American comic book writer, artist

Larry Hama (/ˈhɑːmə/; born June 7, 1949) is an American comic book writer, artist, actor, and musician who has worked in the fields of entertainment and publishing since the 1960s.

During the 1970s, he was seen in minor roles on the TV shows M*A*S*H and Saturday Night Live, and appeared on Broadway in two roles in the original 1976 production of Stephen Sondheim's Pacific Overtures.

He is best known to American comic book readers as a writer and editor for Marvel Comics, where he wrote the licensed comic book series G.I. Joe: A Real American Hero, based on the Hasbro toyline. He has also written for the series Wolverine, Nth Man: The Ultimate Ninja, and Elektra. He co-created the character Bucky O'Hare with Michael Golden, which was developed into a comic book, a toy line and television cartoon.

In October 2024, Hama was inducted into the Harvey Awards Hall of Fame.

==Early life==
Hama was born June 7, 1949. Growing up, Hama studied Kodokan Judo and later studied Kyūdō (Japanese archery) and Iaido (Japanese martial art swordsmanship). Planning to become a painter, Hama attended Manhattan's High School of Art and Design, where one instructor was former EC Comics artist Bernard Krigstein. He was in the same graduating class as Frank Brunner and Ralph Reese.

==Career==

===Early career===
Hama sold his first comics work to the fantasy film magazine Castle of Frankenstein when he was 16 years old, and he followed by collaborating with Bhob Stewart on pages for the underground tabloid Gothic Blimp Works. After high school, Hama took a job drawing shoes for catalogs, and then served in the United States Army from 1969 to 1971, during the Vietnam War, where he became a firearms and explosive ordnance expert. Hama's experiences in Vietnam informed his editing of the 1986-1993 Marvel Comics series The 'Nam. Upon his discharge, Hama became active in the Asian community in New York City.

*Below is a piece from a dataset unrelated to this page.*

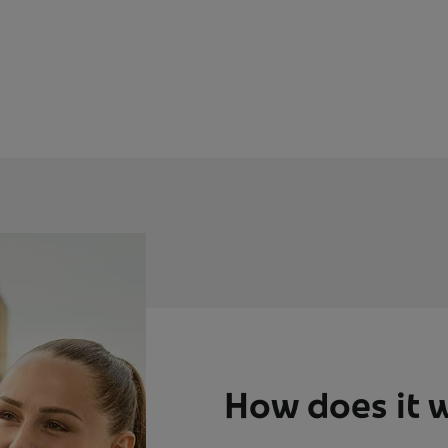
How does it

High-school classmate Ralph Reese, who had become an assistant to famed EC and Marvel artist Wally Wood, helped Hama get a similar job at Wood's Manhattan studio. Hama assisted on Wood's comic strips Sally Forth and Cannon, which originally ran in Military News and Overseas Weekly. (These were later collected in a series of books.) During this time, Hama had illustrations published in such magazines as Esquire and Rolling Stone, and Reese and he collaborated on art for a story in the underground comix-style humor magazine Drool #1 (1972). Through contacts made while working for Wood, Hama began working at comic-book and commercial artist Neal Adams' Continuity Associates studio; with other young contemporaries there, including Reese, Frank Brunner and Bernie Wrightson, Hama became part of the comic-book inking gang credited as the "Crusty Bunkers." His first known work as such is on the Alan Weiss-penciled "Slaves of the Mahars" in DC Comics' Weird Worlds #2 (Nov. 1972).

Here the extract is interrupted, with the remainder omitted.